_WHAT THIS TASK INVOLVES_: Begin at the top of the entries below and write out every line through the one containing "l’office fédéral de", excluding pictures.
++++++
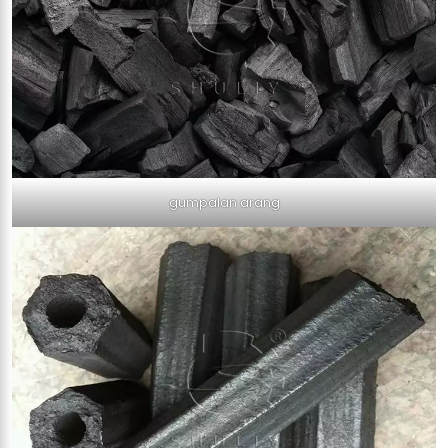
gumpalan arang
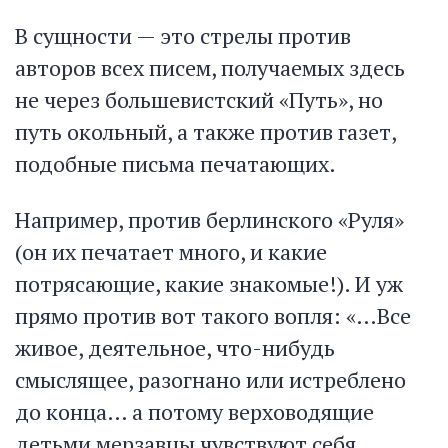
В сущности — это стрелы против
авторов всех писем, получаемых здесь
не через большевистский «Путь», но
путь окольный, а также против газет,
подобные письма печатающих.
Например, против берлинского «Руля»
(он их печатает много, и какие
потрясающие, какие знакомые!). И уж
прямо против вот такого вопля: «…Все
живое, деятельное, что-нибудь
смыслящее, разогнано или истреблено
до конца… а потому верховодящие
детьми мерзавцы чувствуют себя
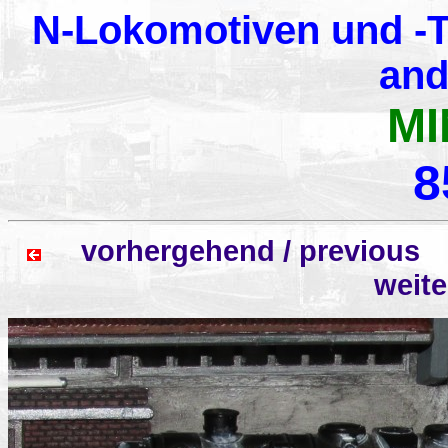
N-Lokomotiven und -T
and
MI
8
vorhergehend / previo
weit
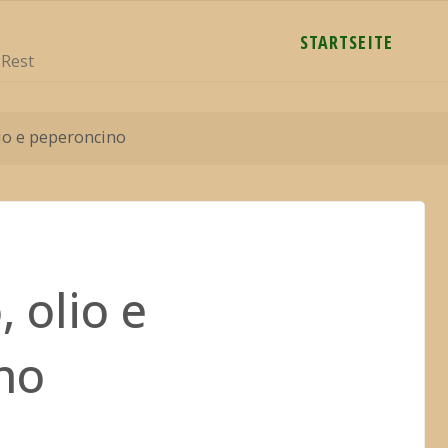
STARTSEITE
 Rest
lio e peperoncino
, olio e
no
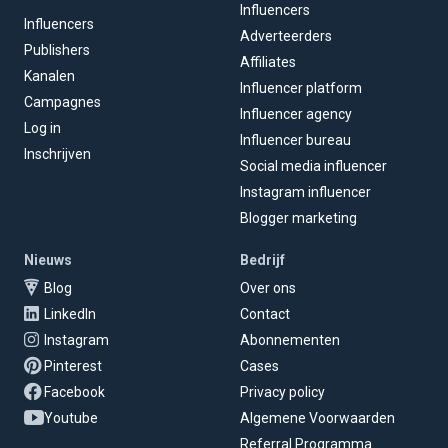
Influencers
Influencers
Adverteerders
Publishers
Affiliates
Kanalen
Influencer platform
Campagnes
Influencer agency
Log in
Influencer bureau
Inschrijven
Social media influencer
Instagram influencer
Blogger marketing
Nieuws
Bedrijf
Blog
Over ons
LinkedIn
Contact
Instagram
Abonnementen
Pinterest
Cases
Facebook
Privacy policy
Youtube
Algemene Voorwaarden
Referral Programma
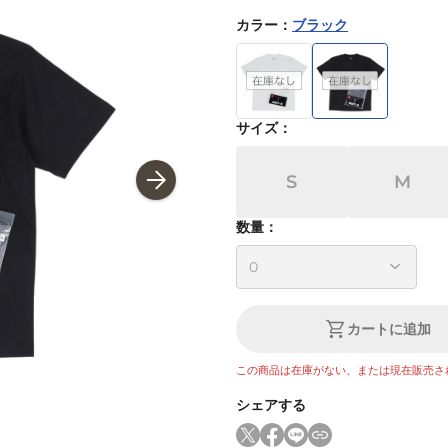
カラー
：
ブラック
サイズ
：
S
M
数量：
カートに追加
この商品は在庫がない、または現在販売さ
シェアする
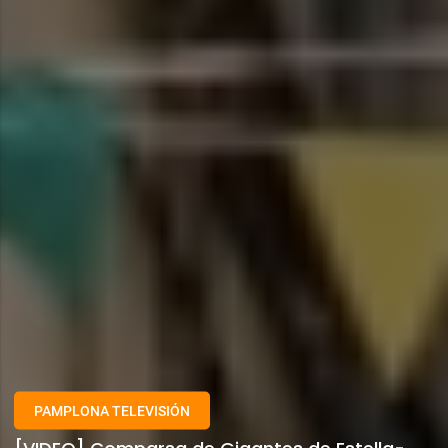
PAMPLONA TELEVISIÓN
[VIDEO] Comparsa de Gigantes de Estella-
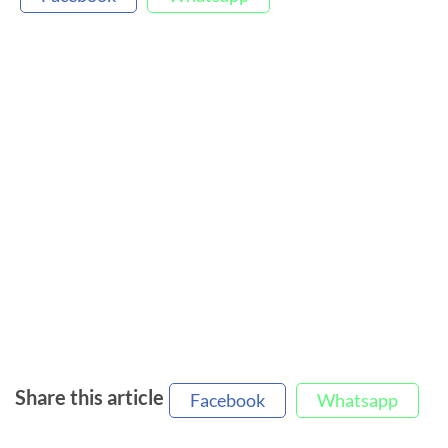
Share this article
Facebook
Whatsapp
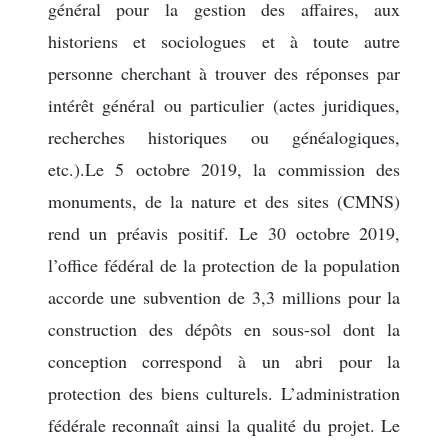
général pour la gestion des affaires, aux
historiens et sociologues et à toute autre
personne cherchant à trouver des réponses par
intérêt général ou particulier (actes juridiques,
recherches historiques ou généalogiques,
etc.).Le 5 octobre 2019, la commission des
monuments, de la nature et des sites (CMNS)
rend un préavis positif. Le 30 octobre 2019,
l’office fédéral de la protection de la population
accorde une subvention de 3,3 millions pour la
construction des dépôts en sous-sol dont la
conception correspond à un abri pour la
protection des biens culturels. L’administration
fédérale reconnaît ainsi la qualité du projet. Le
++++++
_TASK SOLUTION_:
gumpalan arang
В сущности — это стрелы против
авторов всех писем, получаемых здесь
не через большевистский «Путь», но
путь окольный, а также против газет,
подобные письма печатающих.
Например, против берлинского «Руля»
(он их печатает много, и какие
потрясающие, какие знакомые!). И уж
прямо против вот такого вопля: «…Все
живое, деятельное, что-нибудь
смыслящее, разогнано или истреблено
до конца… а потому верховодящие
детьми мерзавцы чувствуют себя
N-Lokomotiven und -T
and
MI
8
vorhergehend / previo
weit
STARTSEITE
 Rest
lio e peperoncino
, olio e
no
Influencers
Influencers
Adverteerders
Publishers
Affiliates
Kanalen
Influencer platform
Campagnes
Influencer agency
Log in
Influencer bureau
Inschrijven
Social media influencer
Instagram influencer
Blogger marketing
Nieuws
Bedrijf
Blog
Over ons
LinkedIn
Contact
Instagram
Abonnementen
Pinterest
Cases
Facebook
Privacy policy
Youtube
Algemene Voorwaarden
Referral Programma
カラー
：
ブラック
サイズ
：
S
M
数量：
カートに追加
この商品は在庫がない、または現在販売さ
シェアする
PAMPLONA TELEVISIÓN
[VIDEO] Comparsa de Gigantes de Estella-
Share this article
Facebook
Whatsapp
général pour la gestion des affaires, aux
historiens et sociologues et à toute autre
personne cherchant à trouver des réponses par
intérêt général ou particulier (actes juridiques,
recherches historiques ou généalogiques,
etc.).Le 5 octobre 2019, la commission des
monuments, de la nature et des sites (CMNS)
rend un préavis positif. Le 30 octobre 2019,
l’office fédéral de la protection de la population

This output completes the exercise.